Art students preparing honors projects for their professors’ scrutiny recently had the opportunity to reverse the direction of that critical gaze. For three weeks in November, Fayerweather Hall’s Eli Marsh Gallery exhibited works by nine Amherst art professors, resident artists and visiting lecturers and artists.

“We know that people can’t often go to our exhibitions elsewhere, so this ensures that we are reaching our community,” says Robert T. Sweeney, the William R. Mead Professor of Art and head of the department’s studio concentration.
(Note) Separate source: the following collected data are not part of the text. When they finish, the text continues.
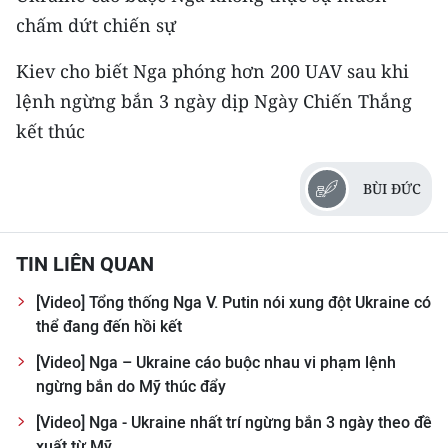
CHƯƠNG TRÌNH OCOP - MỖI XÃ
chấm dứt chiến sự
MỘT SẢN PHẨM
Kiev cho biết Nga phóng hơn 200 UAV sau khi
RADIO
lệnh ngừng bắn 3 ngày dịp Ngày Chiến Thắng
kết thúc
MEDIA CENTER
BÙI ĐỨC
E-Magazine
Video
TIN LIÊN QUAN
Media Chính trị
[Video] Tổng thống Nga V. Putin nói xung đột Ukraine có
Media Kinh tế
thể đang đến hồi kết
[Video] Nga – Ukraine cáo buộc nhau vi phạm lệnh
Media Văn hóa
ngừng bắn do Mỹ thúc đẩy
Media Xã hội
[Video] Nga - Ukraine nhất trí ngừng bắn 3 ngày theo đề
xuất từ Mỹ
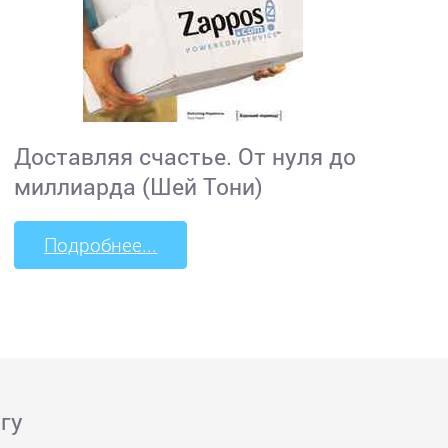
Доставляя счастье. От нуля до
миллиарда (Шей Тони)
Подробнее...
гу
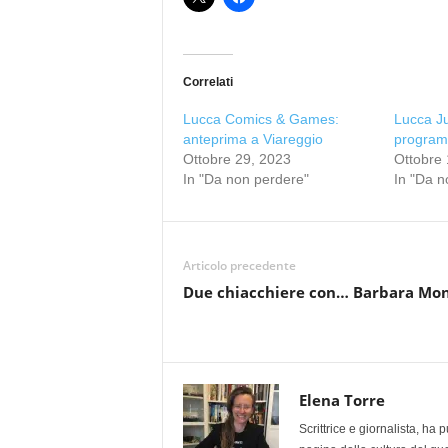
Correlati
Lucca Comics & Games:
Lucca Ju
anteprima a Viareggio
progra
Ottobre 29, 2023
Ottobre 
In "Da non perdere"
In "Da n
Articolo precedente
Due chiacchiere con… Barbara Mo
Elena Torre
Scrittrice e giornalista, ha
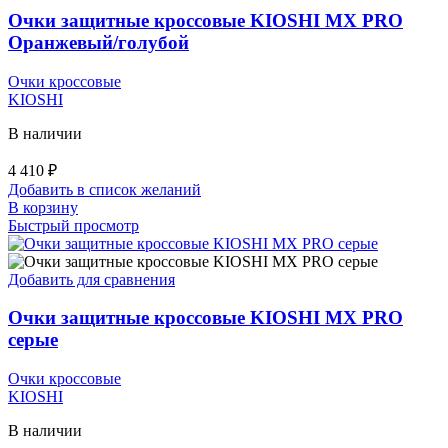
Очки защитные кроссовые KIOSHI MX PRO
Оранжевый/голубой
Очки кроссовые
KIOSHI
В наличии
4 410
₽
Добавить в список желаний
В корзину
Быстрый просмотр
Добавить для сравнения
Очки защитные кроссовые KIOSHI MX PRO
серые
Очки кроссовые
KIOSHI
В наличии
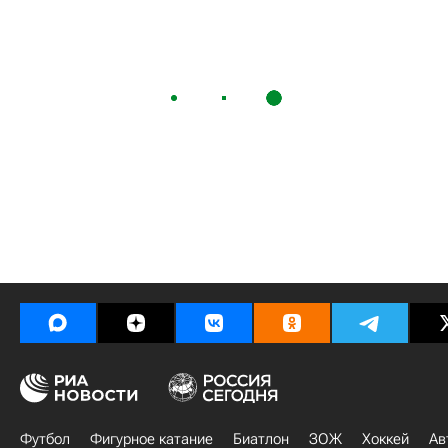
Футбол
Фигурное катание
Биатлон
ЗОЖ
Хоккей
Ав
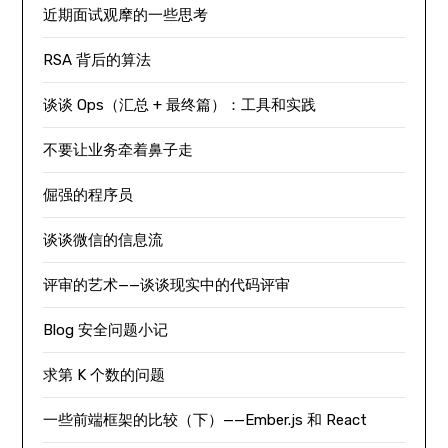
近期面试观摩的一些思考
RSA 背后的算法
谈谈 Ops（汇总 + 最终篇）：工具和实践
不要让业务牵着鼻子走
倔强的程序员
谈谈微信的信息流
评审的艺术——谈谈现实中的代码评审
Blog 安全问题小记
求第 K 个数的问题
一些前端框架的比较（下）——Ember.js 和 React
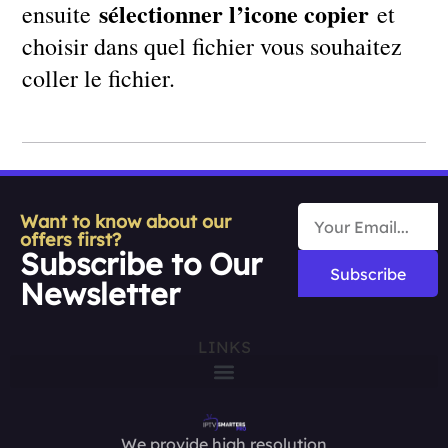
sélectionner l’icone copier
ensuite
et
choisir dans quel fichier vous souhaitez
coller le fichier.
Want to know about our
offers first?
Subscribe to Our
Subscribe
Newsletter
LINKS
We provide high resolution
He hopes to arrange similar exhibitions every three years, so that all art students will be able to see their professors’ work at some point during their four years at Amherst.

The show featured works in fabric, ink, metal and paint, among other media. Professor Carol Keller, who primarily teaches sculpture, submitted a collage mounted on large birch panels. Sculptures on display included Start, a piece in wood with inset glass and copper by Douglas Culhane, a visiting lecturer. Sweeney’s contribution was San Gimignano, an oil painting of medieval towers in Tuscany.

A show like this every three years is about the best the department can do, Sweeney says, noting the gallery’s tight schedule. In fact, within a month of the dismantling of the faculty exhibition, the gallery hosted two more shows: December saw the Five College Advanced Drawing Seminar Exhibition and the honors thesis exhibition of Oscar Bedford ’12E.

1490243
Robert T. Sweeney’s San Gimignano

Another senior honors exhibition goes on display in the gallery on April 24. It will include the work of about a half-dozen graduating artists, who, as Sweeney puts it, will have created ambitious works with a consistent and unique vision. For some, this exhibition may be the launchpad for professional artistic careers; for others, the experience will enrich them even as their jobs take them elsewhere.

“We have some students who come here with no [artistic] background whatsoever and no expectations, and they take a course, ‘Basic Drawing’ perhaps, and discover that there’s something going on there that is intriguing. Other students come with serious expectations and work behind them,” Sweeney says. “Many of them do not go on as professional artists, but they tell us it has been immensely useful in terms of their various professions, especially science and medicine.”

See for yourself
The senior honors exhibition runs from April 24 to May 20, with an opening reception on April 26 from 4:30 p.m. to 6 p.m. The Eli Marsh Gallery is on campus in Fayerweather Hall.